You are viewing a plain text version of this content. The canonical link for it is here.

Posted to dev@storm.apache.org by Li Wang <wa...@gmail.com> on 2017/06/14 08:58:55 UTC

Re: About client session timed out, have not

I merged to track the source of error. I found the first error message is
on nimbus.log:  "o.a.s.d.nimbus [INFO] Executor T1-1-1497424747:[8 8] not
alive". The nimbus detects some executors are not alive and thus make
reassignment which cause the worker restart.
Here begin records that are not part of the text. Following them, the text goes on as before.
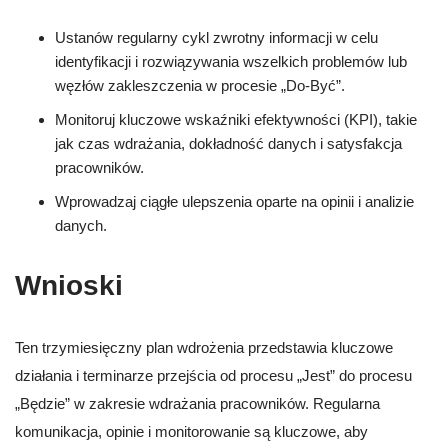
Ustanów regularny cykl zwrotny informacji w celu
identyfikacji i rozwiązywania wszelkich problemów lub
węzłów zakleszczenia w procesie „Do-Być”.
Monitoruj kluczowe wskaźniki efektywności (KPI), takie
jak czas wdrażania, dokładność danych i satysfakcja
pracowników.
Wprowadzaj ciągłe ulepszenia oparte na opinii i analizie
danych.
Wnioski
Ten trzymiesięczny plan wdrożenia przedstawia kluczowe
działania i terminarze przejścia od procesu „Jest” do procesu
„Będzie” w zakresie wdrażania pracowników. Regularna
komunikacja, opinie i monitorowanie są kluczowe, aby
I did not find any error in the supervisor and worker logs that would
causes an executor to be timeout. Since my topology is data-intensive, is
it possible that the heartbeat messages was not delivered in time and thus
caused the timeout of executors in nimbus? How does the an executor send
heartbeat to the nimbus? Is it through zookeeper, or just transmit via
netty like a metric tuple?

I will first try to solve the problem by increasing timeout value and will
let you guys know if it works.

Regards,
Li Wang

On 14 June 2017 at 11:27, Li Wang <wa...@gmail.com> wrote:

> Hi all,
>
> We deployed a data-intesive topology which involves in a lot of HDFS
> access via HDFS client. We found that after the topology has been executed
> for about half an hour, the topology throughput occasionally drops to zero
> for tens of seconds and sometimes the worker is shutdown without any error
> messages.
>
> I checked the log thoroughly, found nothing wrong but a info message  that
> reads “ClientCnxn [INFO] Client session timed out, have not head from
> server in 13333ms for sessioned …”. I am not sure how this message is
> related to the wired behavior of my topology. But every time my topology
> behaves abnormally, this message happens to show up in the log.
>
> Any help or suggestion is highly appreciated.
>
> Thanks,
> Li Wang.
>
>
>

Re: About client session timed out, have not

Posted by Bobby Evans <ev...@yahoo-inc.com.INVALID>.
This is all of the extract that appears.